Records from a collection

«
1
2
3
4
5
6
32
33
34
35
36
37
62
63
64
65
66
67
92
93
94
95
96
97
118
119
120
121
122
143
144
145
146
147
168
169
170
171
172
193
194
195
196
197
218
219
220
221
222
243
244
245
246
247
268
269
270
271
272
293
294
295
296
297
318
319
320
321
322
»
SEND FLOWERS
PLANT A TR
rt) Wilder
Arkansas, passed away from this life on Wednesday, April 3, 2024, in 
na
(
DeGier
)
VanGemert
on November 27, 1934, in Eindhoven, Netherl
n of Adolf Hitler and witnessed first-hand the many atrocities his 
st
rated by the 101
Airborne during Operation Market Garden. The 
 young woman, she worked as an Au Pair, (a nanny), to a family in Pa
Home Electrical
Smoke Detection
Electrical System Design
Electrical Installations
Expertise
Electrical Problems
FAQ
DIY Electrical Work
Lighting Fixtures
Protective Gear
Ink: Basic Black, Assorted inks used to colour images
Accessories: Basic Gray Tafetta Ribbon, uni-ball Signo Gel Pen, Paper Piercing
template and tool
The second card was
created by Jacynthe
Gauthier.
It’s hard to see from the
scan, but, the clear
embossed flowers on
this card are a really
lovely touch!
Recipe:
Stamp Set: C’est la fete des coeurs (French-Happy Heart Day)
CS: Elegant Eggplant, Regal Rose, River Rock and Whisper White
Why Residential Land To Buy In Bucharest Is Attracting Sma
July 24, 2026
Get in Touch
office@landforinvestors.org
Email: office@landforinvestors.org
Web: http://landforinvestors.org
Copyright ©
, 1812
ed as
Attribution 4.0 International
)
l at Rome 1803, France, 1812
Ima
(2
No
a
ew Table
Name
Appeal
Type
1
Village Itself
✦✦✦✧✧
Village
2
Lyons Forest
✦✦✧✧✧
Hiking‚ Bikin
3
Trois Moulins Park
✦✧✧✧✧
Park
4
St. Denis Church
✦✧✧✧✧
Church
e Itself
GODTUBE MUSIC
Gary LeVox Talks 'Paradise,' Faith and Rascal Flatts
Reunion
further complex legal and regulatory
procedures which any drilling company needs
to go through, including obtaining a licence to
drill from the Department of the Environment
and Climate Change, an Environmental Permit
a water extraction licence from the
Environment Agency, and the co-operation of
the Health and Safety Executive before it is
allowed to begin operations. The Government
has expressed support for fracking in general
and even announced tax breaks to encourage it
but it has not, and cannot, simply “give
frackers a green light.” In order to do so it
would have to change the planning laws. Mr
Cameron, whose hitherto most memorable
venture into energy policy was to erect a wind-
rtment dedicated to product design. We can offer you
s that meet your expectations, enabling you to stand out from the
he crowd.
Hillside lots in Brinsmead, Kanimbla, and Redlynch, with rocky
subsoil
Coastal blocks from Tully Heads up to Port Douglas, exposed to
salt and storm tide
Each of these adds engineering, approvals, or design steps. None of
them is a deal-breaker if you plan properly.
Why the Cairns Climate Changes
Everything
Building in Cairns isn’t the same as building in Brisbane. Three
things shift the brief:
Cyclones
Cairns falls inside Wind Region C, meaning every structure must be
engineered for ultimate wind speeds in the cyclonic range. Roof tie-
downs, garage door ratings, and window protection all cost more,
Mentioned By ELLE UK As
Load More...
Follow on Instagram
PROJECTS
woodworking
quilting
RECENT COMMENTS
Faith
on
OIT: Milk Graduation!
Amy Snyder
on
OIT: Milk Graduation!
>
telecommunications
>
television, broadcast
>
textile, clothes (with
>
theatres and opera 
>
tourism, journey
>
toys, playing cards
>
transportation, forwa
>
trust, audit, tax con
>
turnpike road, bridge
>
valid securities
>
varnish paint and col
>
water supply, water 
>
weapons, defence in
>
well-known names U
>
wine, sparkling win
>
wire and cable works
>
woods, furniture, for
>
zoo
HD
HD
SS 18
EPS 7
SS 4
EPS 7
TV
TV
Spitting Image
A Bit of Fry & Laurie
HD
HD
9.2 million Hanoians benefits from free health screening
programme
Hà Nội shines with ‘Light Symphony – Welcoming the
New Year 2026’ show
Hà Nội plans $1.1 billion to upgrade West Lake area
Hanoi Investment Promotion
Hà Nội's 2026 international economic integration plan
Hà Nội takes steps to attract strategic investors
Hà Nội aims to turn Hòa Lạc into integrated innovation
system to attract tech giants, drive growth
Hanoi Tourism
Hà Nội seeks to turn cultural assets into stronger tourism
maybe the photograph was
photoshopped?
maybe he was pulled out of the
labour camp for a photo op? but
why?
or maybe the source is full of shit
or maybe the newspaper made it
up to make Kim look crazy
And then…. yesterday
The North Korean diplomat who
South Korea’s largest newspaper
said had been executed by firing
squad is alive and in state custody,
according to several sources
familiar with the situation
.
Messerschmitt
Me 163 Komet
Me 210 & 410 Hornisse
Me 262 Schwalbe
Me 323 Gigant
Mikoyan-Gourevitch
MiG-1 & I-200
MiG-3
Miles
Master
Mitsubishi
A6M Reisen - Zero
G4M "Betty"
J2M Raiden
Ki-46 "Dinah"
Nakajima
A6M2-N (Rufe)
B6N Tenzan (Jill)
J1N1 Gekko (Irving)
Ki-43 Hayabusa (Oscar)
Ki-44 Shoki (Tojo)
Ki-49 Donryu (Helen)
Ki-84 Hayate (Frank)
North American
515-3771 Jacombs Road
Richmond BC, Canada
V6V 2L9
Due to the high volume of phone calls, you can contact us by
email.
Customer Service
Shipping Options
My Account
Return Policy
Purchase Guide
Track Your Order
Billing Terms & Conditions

**The task:** Copy the lines above exactly. Start with the line containing "Environment Agency, and the co-operation of", end with the line containing "New Year 2026’ show", and include both.

**Result of the task:**
Environment Agency, and the co-operation of
the Health and Safety Executive before it is
allowed to begin operations. The Government
has expressed support for fracking in general
and even announced tax breaks to encourage it
but it has not, and cannot, simply “give
frackers a green light.” In order to do so it
would have to change the planning laws. Mr
Cameron, whose hitherto most memorable
venture into energy policy was to erect a wind-
rtment dedicated to product design. We can offer you
s that meet your expectations, enabling you to stand out from the
he crowd.
Hillside lots in Brinsmead, Kanimbla, and Redlynch, with rocky
subsoil
Coastal blocks from Tully Heads up to Port Douglas, exposed to
salt and storm tide
Each of these adds engineering, approvals, or design steps. None of
them is a deal-breaker if you plan properly.
Why the Cairns Climate Changes
Everything
Building in Cairns isn’t the same as building in Brisbane. Three
things shift the brief:
Cyclones
Cairns falls inside Wind Region C, meaning every structure must be
engineered for ultimate wind speeds in the cyclonic range. Roof tie-
downs, garage door ratings, and window protection all cost more,
Mentioned By ELLE UK As
Load More...
Follow on Instagram
PROJECTS
woodworking
quilting
RECENT COMMENTS
Faith
on
OIT: Milk Graduation!
Amy Snyder
on
OIT: Milk Graduation!
>
telecommunications
>
television, broadcast
>
textile, clothes (with
>
theatres and opera 
>
tourism, journey
>
toys, playing cards
>
transportation, forwa
>
trust, audit, tax con
>
turnpike road, bridge
>
valid securities
>
varnish paint and col
>
water supply, water 
>
weapons, defence in
>
well-known names U
>
wine, sparkling win
>
wire and cable works
>
woods, furniture, for
>
zoo
HD
HD
SS 18
EPS 7
SS 4
EPS 7
TV
TV
Spitting Image
A Bit of Fry & Laurie
HD
HD
9.2 million Hanoians benefits from free health screening
programme
Hà Nội shines with ‘Light Symphony – Welcoming the
New Year 2026’ show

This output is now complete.